A buddy of mine, owns the second or third largest harry potter site in the world. I remember him saying he was paying 40 grand a year for hosting, but i could be completely wrong.
Datacentre all the way. If your power goes out on launch day you're pretty much <expletive>d.... ;)
Get a reasonable dedicated server. Say for approx $100/month. That should net you ~1TB of BW per month and at least 40G of storage and something like a 3Gig Celly or 1.8Gig Sempy which should be alright provided the database work isn't going to be hellish.
su root
02-03-07, 02:49 PM
If you are expecting 1 million hits per day, that's around 11 hits per second. If you figure that a normal website will see a curve between 8am-10pm depending on geographic audience. You will probably see 50-100 hits per second during peak hours. If your site is dynamic content, this would overload almost any single server.
The largest problem at this part is to design the website so that it is scalable. By scalable, I mean cachable so you can frontend it with caching proxies, and memcached so you can save on database queries.
At minimum, I'd say 1 or 2 proxies (lots of ram, fast disks), 1 webserver (lots of CPU), and 1 database server (lots of CPU, ram, fast disks, depending on database used). This doesn't include any fault tolerance or backup.
I doubt you will want to host this out of a house, too much can go wrong that will take your site offline for a great deal of time.
David: A sempron/celeron won't be able to do 1 million hits per day. The caches may work on servers like that, but definitely not the webserver or database server. 1TB/month bandwidth is conservative, but will work as long as you don't average over 33k per hit. I definitely wouldn't be hosting 10,000 transactions per day on a celeron, nor in my house.
If you are expecting 1 million hits per day, that's around 11 hits per second. If you figure that a normal website will see a curve between 8am-10pm depending on geographic audience. You will probably see 50-100 hits per second during peak hours. If your site is dynamic content, this would overload almost any single server.
The largest problem at this part is to design the website so that it is scalable. By scalable, I mean cachable so you can frontend it with caching proxies, and memcached so you can save on database queries.
At minimum, I'd say 1 or 2 proxies (lots of ram, fast disks), 1 webserver (lots of CPU), and 1 database server (lots of CPU, ram, fast disks, depending on database used). This doesn't include any fault tolerance or backup.
I doubt you will want to host this out of a house, too much can go wrong that will take your site offline for a great deal of time.
David: A sempron/celeron won't be able to do 1 million hits per day. The caches may work on servers like that, but definitely not the webserver or database server. 1TB/month bandwidth is conservative, but will work as long as you don't average over 33k per hit.
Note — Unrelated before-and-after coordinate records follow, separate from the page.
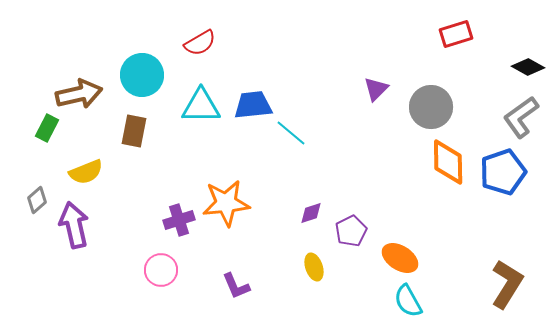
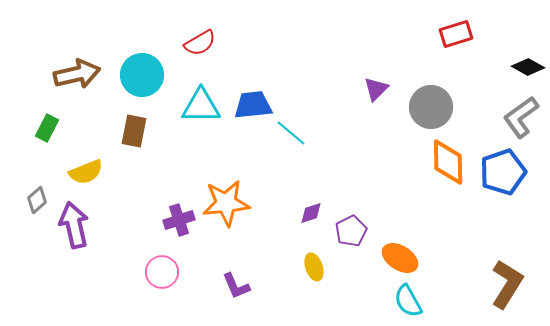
brown arrow: moved 2 px left, 20 px up
pink circle: moved 1 px right, 2 px down
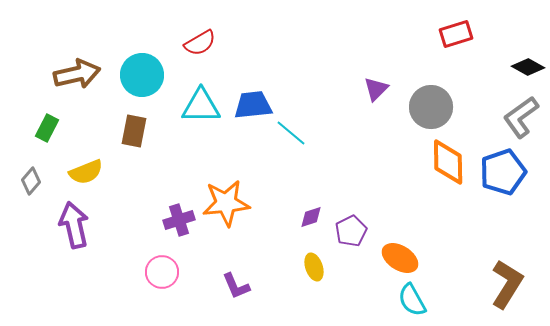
gray diamond: moved 6 px left, 19 px up; rotated 8 degrees counterclockwise
purple diamond: moved 4 px down
cyan semicircle: moved 4 px right, 1 px up
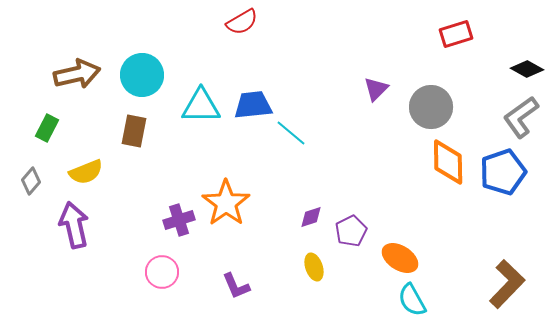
red semicircle: moved 42 px right, 21 px up
black diamond: moved 1 px left, 2 px down
orange star: rotated 30 degrees counterclockwise
brown L-shape: rotated 12 degrees clockwise
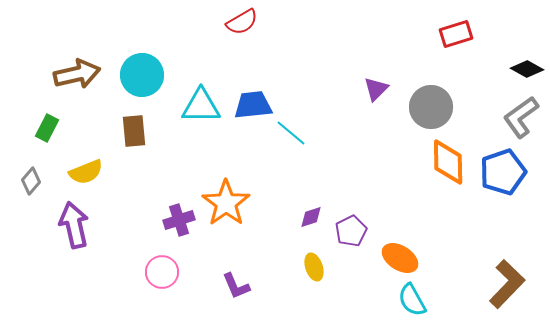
brown rectangle: rotated 16 degrees counterclockwise
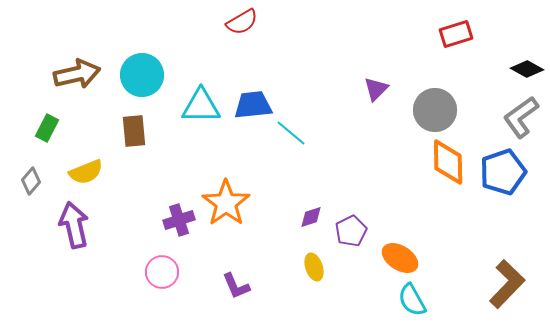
gray circle: moved 4 px right, 3 px down
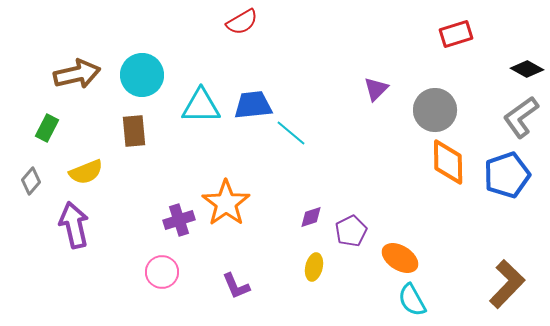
blue pentagon: moved 4 px right, 3 px down
yellow ellipse: rotated 32 degrees clockwise
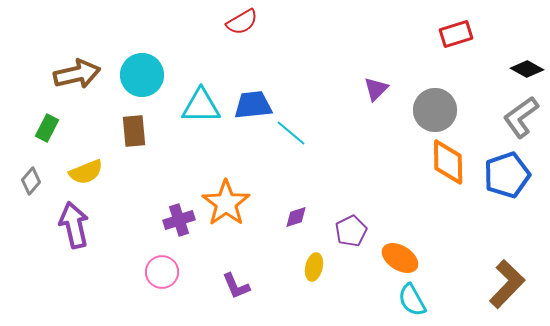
purple diamond: moved 15 px left
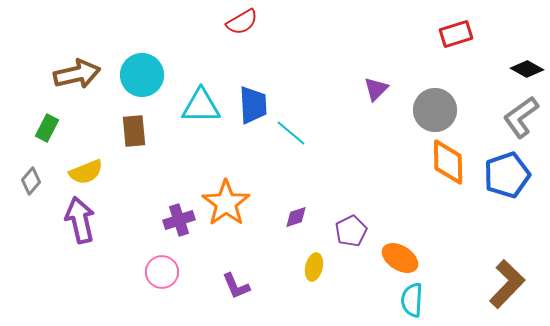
blue trapezoid: rotated 93 degrees clockwise
purple arrow: moved 6 px right, 5 px up
cyan semicircle: rotated 32 degrees clockwise
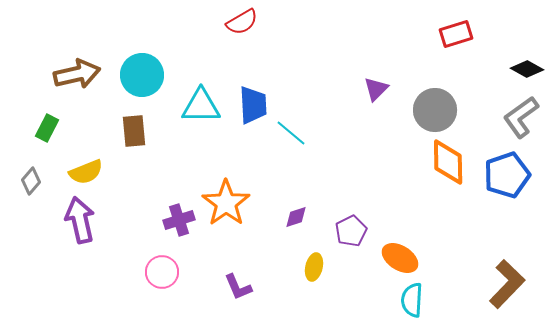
purple L-shape: moved 2 px right, 1 px down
I definitely wouldn't be hosting 10,000 transactions per day on a celeron, nor in my house.
I was thinking more in terms of starting out on a more conservative box, rather than laying out a few k for a couple of proxies and seperate web and database servers, although that would be preferred down the line.
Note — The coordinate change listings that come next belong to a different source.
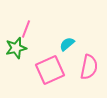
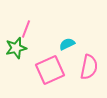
cyan semicircle: rotated 14 degrees clockwise
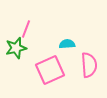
cyan semicircle: rotated 21 degrees clockwise
pink semicircle: moved 2 px up; rotated 15 degrees counterclockwise
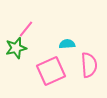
pink line: rotated 18 degrees clockwise
pink square: moved 1 px right, 1 px down
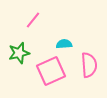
pink line: moved 7 px right, 9 px up
cyan semicircle: moved 3 px left
green star: moved 3 px right, 5 px down
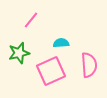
pink line: moved 2 px left
cyan semicircle: moved 3 px left, 1 px up
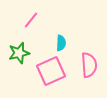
cyan semicircle: rotated 98 degrees clockwise
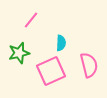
pink semicircle: rotated 10 degrees counterclockwise
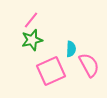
cyan semicircle: moved 10 px right, 6 px down
green star: moved 13 px right, 13 px up
pink semicircle: rotated 15 degrees counterclockwise
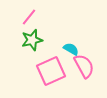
pink line: moved 2 px left, 3 px up
cyan semicircle: rotated 63 degrees counterclockwise
pink semicircle: moved 5 px left, 1 px down
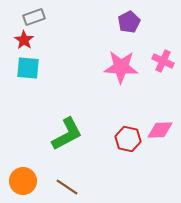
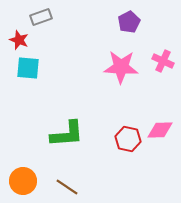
gray rectangle: moved 7 px right
red star: moved 5 px left; rotated 12 degrees counterclockwise
green L-shape: rotated 24 degrees clockwise
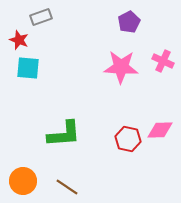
green L-shape: moved 3 px left
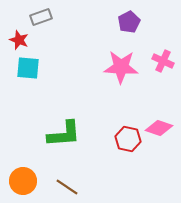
pink diamond: moved 1 px left, 2 px up; rotated 20 degrees clockwise
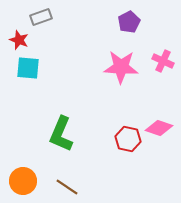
green L-shape: moved 3 px left; rotated 117 degrees clockwise
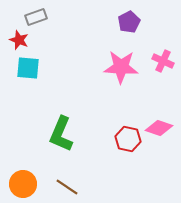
gray rectangle: moved 5 px left
orange circle: moved 3 px down
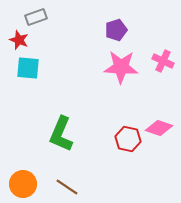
purple pentagon: moved 13 px left, 8 px down; rotated 10 degrees clockwise
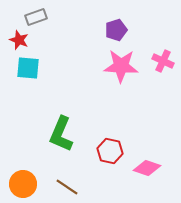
pink star: moved 1 px up
pink diamond: moved 12 px left, 40 px down
red hexagon: moved 18 px left, 12 px down
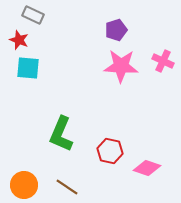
gray rectangle: moved 3 px left, 2 px up; rotated 45 degrees clockwise
orange circle: moved 1 px right, 1 px down
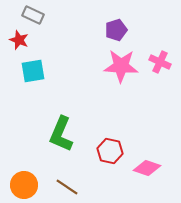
pink cross: moved 3 px left, 1 px down
cyan square: moved 5 px right, 3 px down; rotated 15 degrees counterclockwise
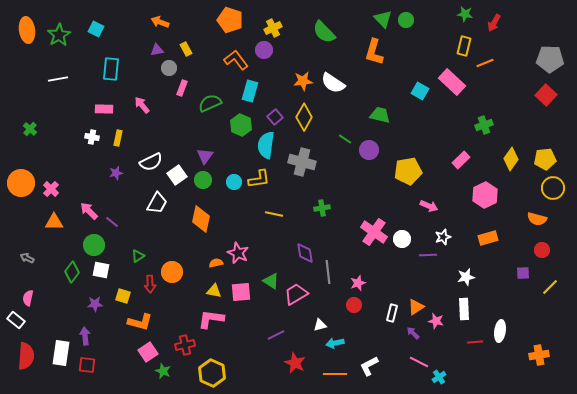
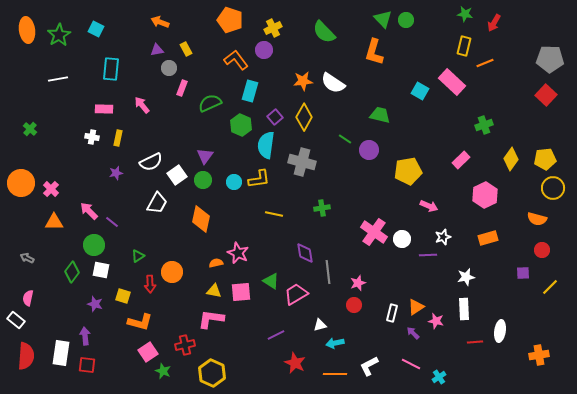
purple star at (95, 304): rotated 21 degrees clockwise
pink line at (419, 362): moved 8 px left, 2 px down
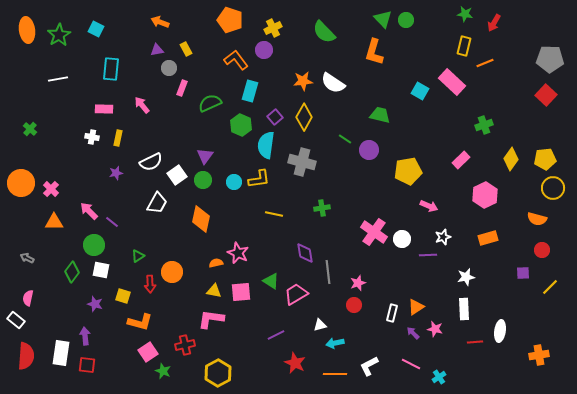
pink star at (436, 321): moved 1 px left, 8 px down
yellow hexagon at (212, 373): moved 6 px right; rotated 8 degrees clockwise
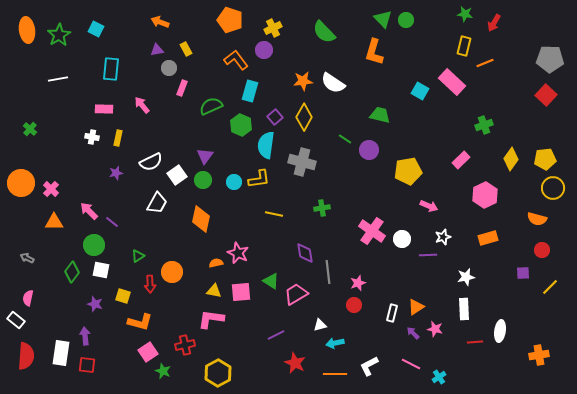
green semicircle at (210, 103): moved 1 px right, 3 px down
pink cross at (374, 232): moved 2 px left, 1 px up
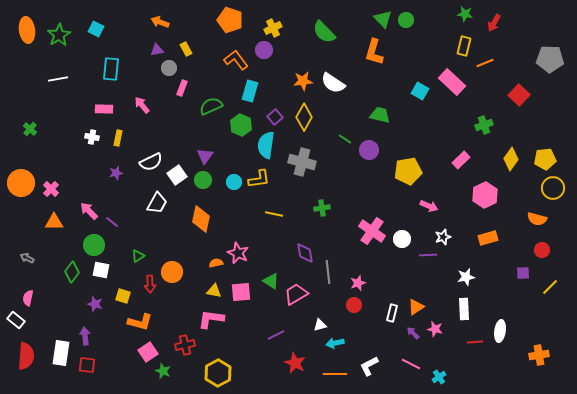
red square at (546, 95): moved 27 px left
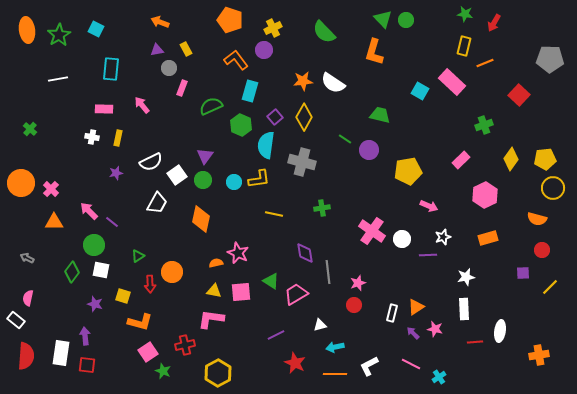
cyan arrow at (335, 343): moved 4 px down
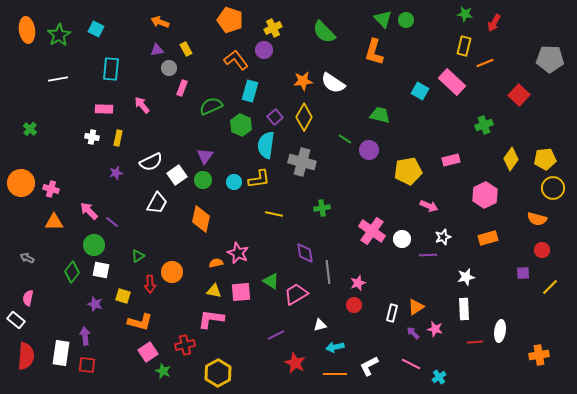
pink rectangle at (461, 160): moved 10 px left; rotated 30 degrees clockwise
pink cross at (51, 189): rotated 28 degrees counterclockwise
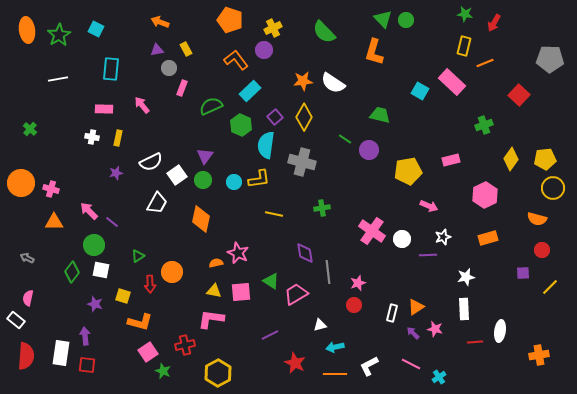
cyan rectangle at (250, 91): rotated 30 degrees clockwise
purple line at (276, 335): moved 6 px left
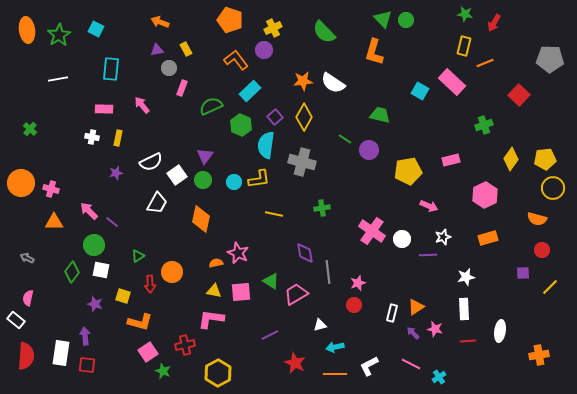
red line at (475, 342): moved 7 px left, 1 px up
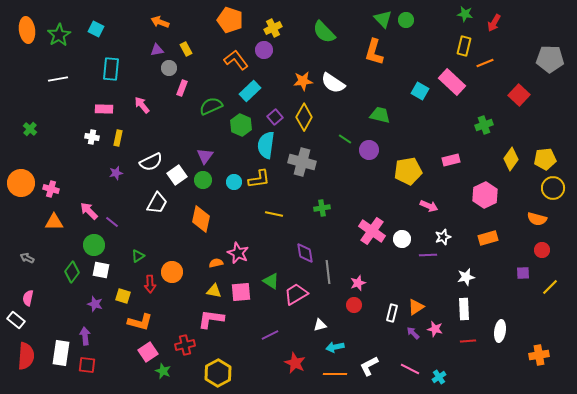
pink line at (411, 364): moved 1 px left, 5 px down
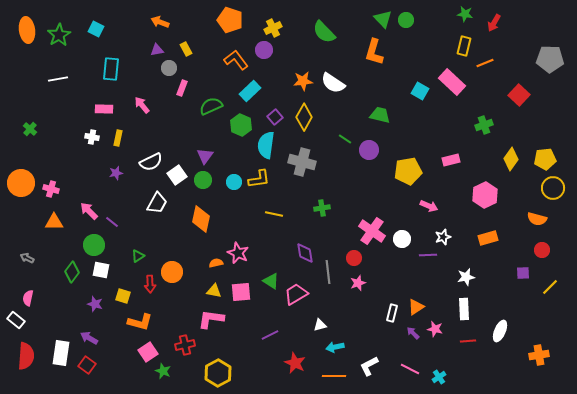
red circle at (354, 305): moved 47 px up
white ellipse at (500, 331): rotated 15 degrees clockwise
purple arrow at (85, 336): moved 4 px right, 2 px down; rotated 54 degrees counterclockwise
red square at (87, 365): rotated 30 degrees clockwise
orange line at (335, 374): moved 1 px left, 2 px down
I can do it for you for 6 million dollars.
Incesticide
02-07-07, 04:21 PM
Heh, start your site out on shared hosting and scale from there. Don't plan on running something like that out of your home, or multiple homes.
http://dreamhost.com
http://webhostingbuzz.com
Pick your framework, decide your hosting from there.
Oroka Sempai
02-07-07, 11:33 PM
http://www.doteasy.com/
20GB HDD space, unmetered bandwidth, unlimited subdomains, 100 databases, unlimited e-mail with 100MB storage each (the 100MB doesnt come off your 20GB)... and more, $9.95 a month!
dropadrop
02-08-07, 06:58 AM
A big question is what platform you are going to run it on. If you are thinking in terms of budget, the software can make a big difference too. For 1000000 transactions a day you are going to need something really powerfull, I think Su root is pretty close.